The National Consumer Commission (NCC), working with the South African Revenue Service (SARS) Customs Special Operations continue to interject imports that are in contravention of the Consumer Protection Act (CPA).
From July 2020 to 31 March 2021, the commission issued 88 compliance notices to the value of about R18 million.
“This was after the commission inspected consignments of goods from different countries that did not meet the labelling requirements of imports as provided for in the CPA. The goods in question include footwear, leather, clothing and textiles,” the commission said on Monday.
Upon inspection of consignments, SARS officials suspected that the goods did not meet the labelling requirements and detained the goods and informed the commission.
The NCC’s investigation revealed that the goods did not comply with the standards set in Section 24 and Regulation 6 of the CPA.
Section 24(5) of the CPA requires that every footwear, leather, clothing and textile imported into the Republic must have a label permanently affixed and clearly indicating the country of origin, care instructions, and fibre content.

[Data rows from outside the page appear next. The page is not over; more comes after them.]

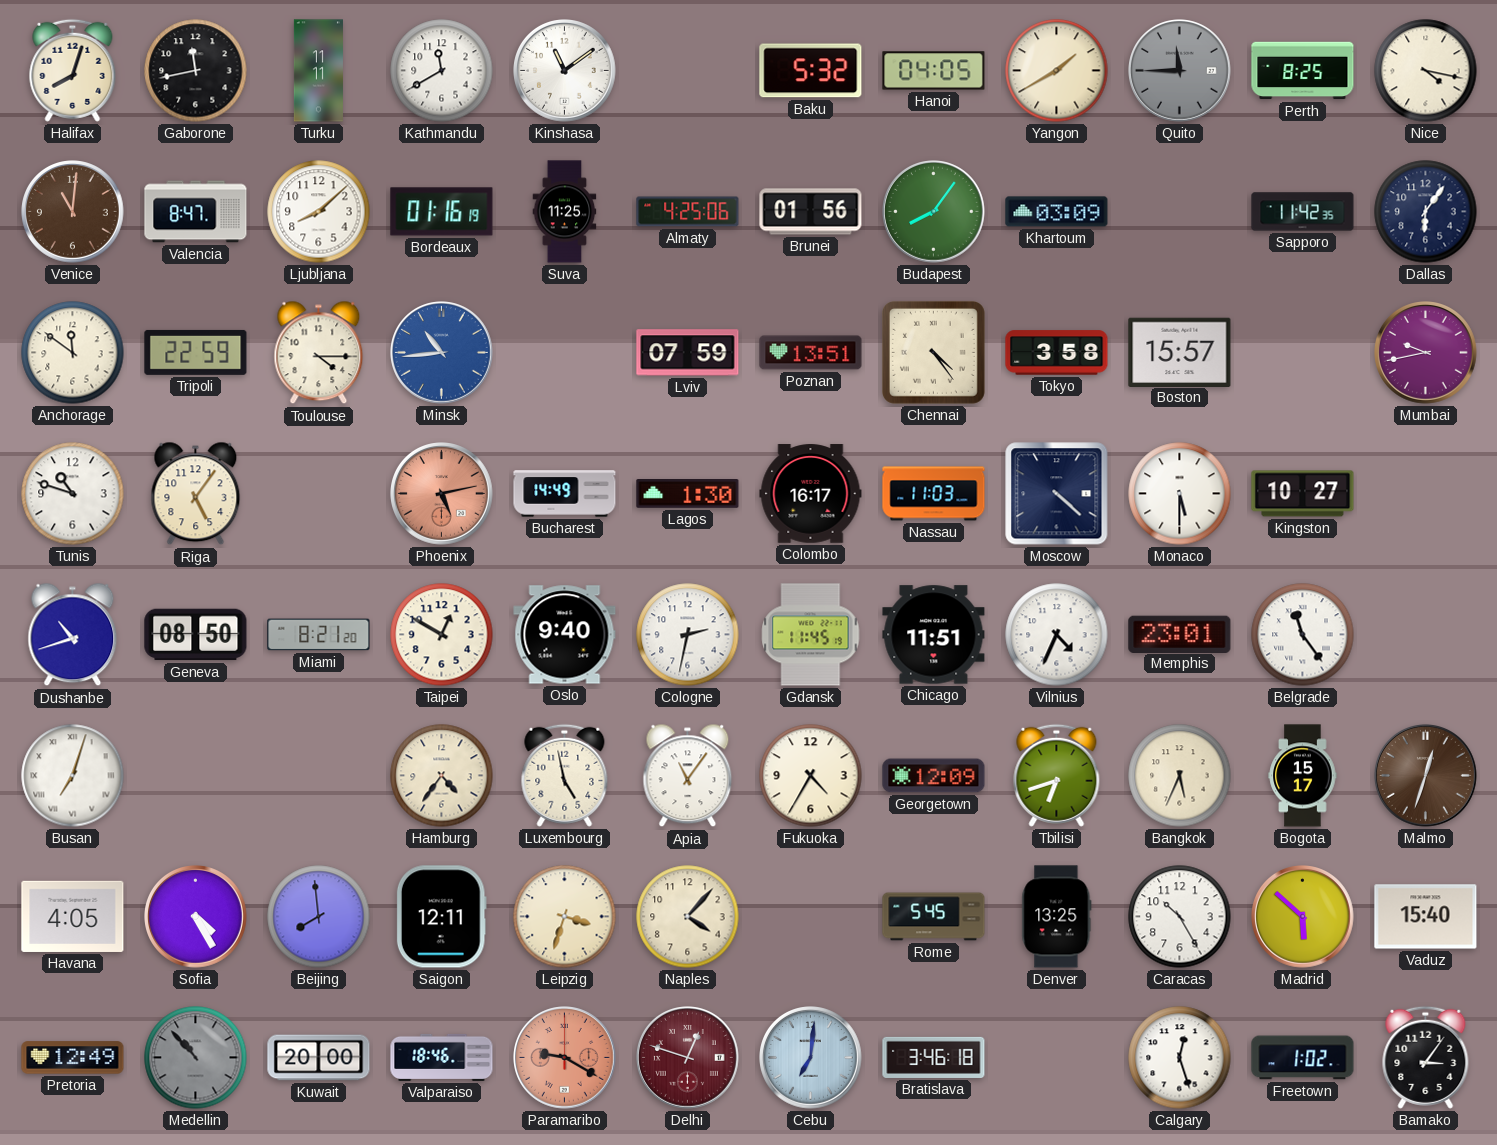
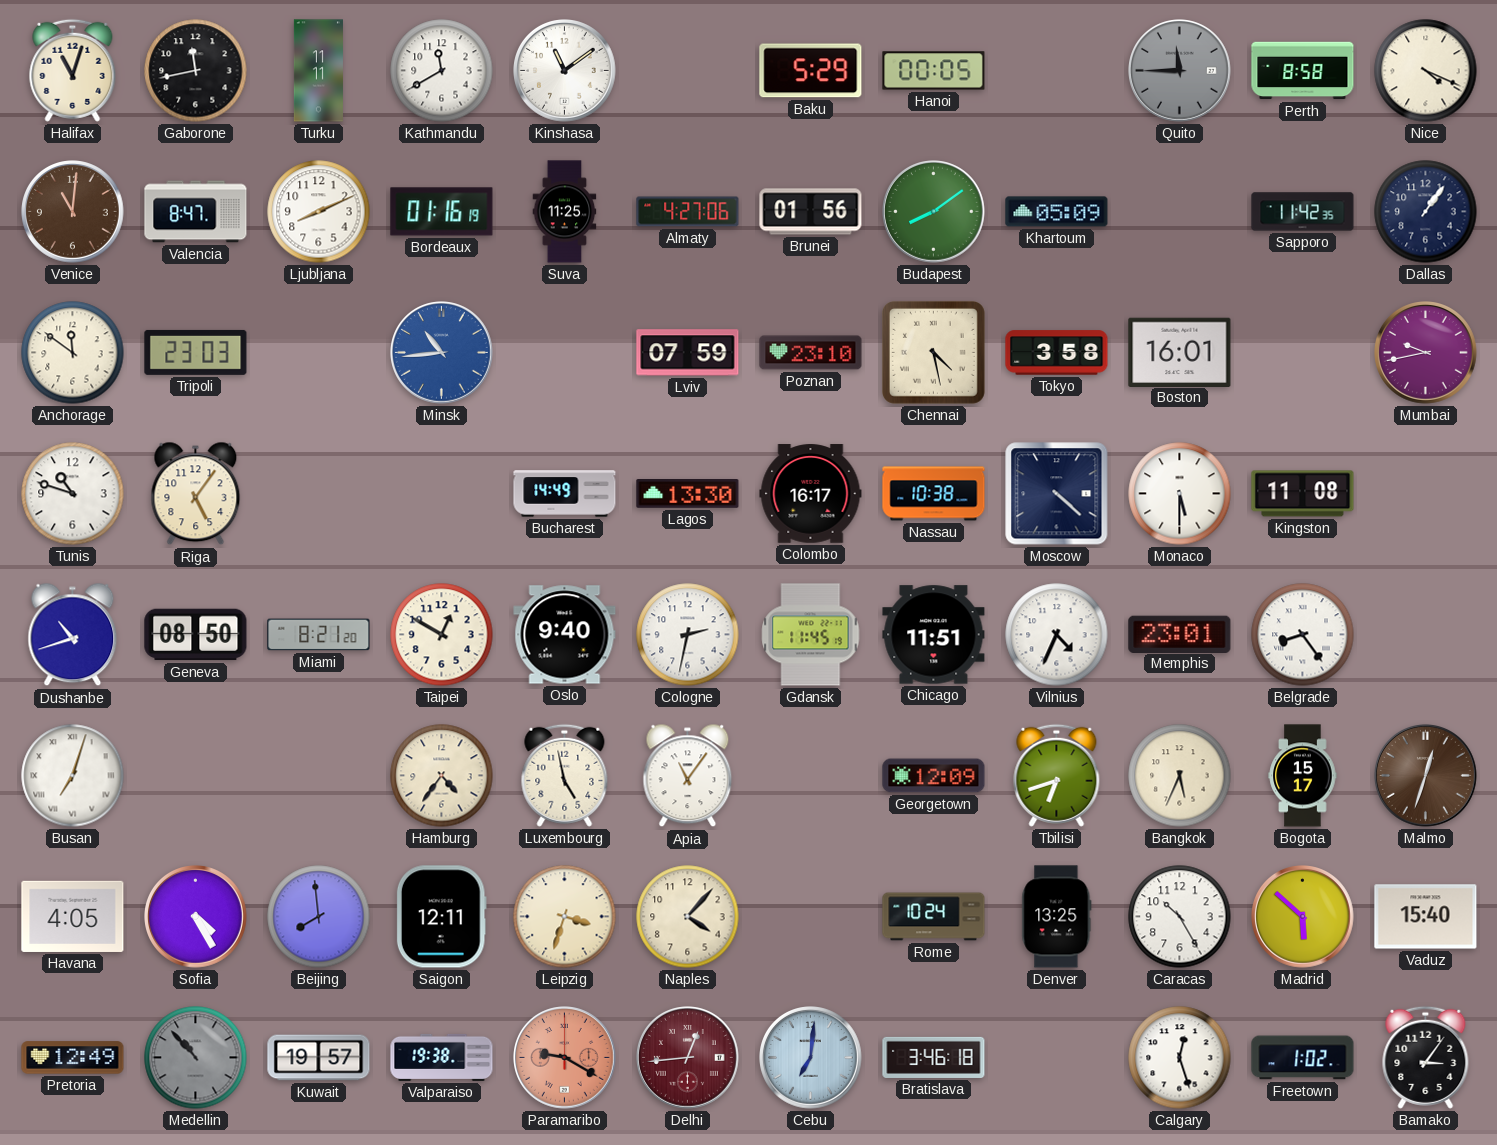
Halifax: 8:03 -> 11:03
Baku: 5:32 -> 5:29
Hanoi: 04:05 -> 00:05
Yangon: 1:40 -> none
Perth: 8:25 -> 8:58
Nice: 4:17 -> 4:19
Ljubljana: 8:08 -> 8:11
Almaty: 4:25 -> 4:27
Budapest: 8:06 -> 8:09
Khartoum: 03:09 -> 05:09
Dallas: 6:06 -> 1:06
Tripoli: 22:59 -> 23:03
Toulouse: 4:15 -> none
Poznan: 13:51 -> 23:10
Chennai: 4:24 -> 4:28
Boston: 15:57 -> 16:01
Phoenix: 5:13 -> none
Lagos: 1:30 -> 13:30
Nassau: 11:03 -> 10:38
Kingston: 10:27 -> 11:08
Belgrade: 11:24 -> 8:24
Fukuoka: 4:35 -> none
Rome: 5:45 -> 10:24
Kuwait: 20:00 -> 19:57
Valparaiso: 18:46 -> 19:38
Delhi: 12:48 -> 12:44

“We will not tolerate non-compliance by different importers. We will continue with our efforts to ensure that South Africa does not become a dumping site for non-compliant goods,” the NCC’s acting Commissioner Joseph Selolo said.
Selolo said where goods do not comply with the provisions of the CPA, the importer is either required to return the goods back to the country of origin or destroy them at their own cost.
The NCC enforces this requirement by either issuing a Compliance Notice or referring the contravention to the National Consumer Tribunal (NCT) for prosecution, in which case, the Tribunal may also impose an administrative fine.
“We want to remind importers to respect and comply with the provisions of the CPA. With the winter season approaching, we anticipate to see more consignments coming into the country. Our investigators are working hard to inspect consignments detained by customs officials at different ports,” said Selolo.
He said the requirement for the destruction of goods or re-exportation back to the country of origin is to prevent the proliferation of non-compliant goods into the South African market.
“The re-exportation back to the country of origin or destruction indirectly contributes to the preservation of South African companies and the preservation of jobs in the footwear, leather, clothing and textile sector,” Selolo said.
The commission is working with other agencies to ensure that importers do not try to circumvent these legislative requirements.
“The NCC will continue with its efforts to ensure the realisation and enjoyment of the CPA by vulnerable consumers. The commission is required to conduct these inspections to ensure compliance with the CPA,” he said.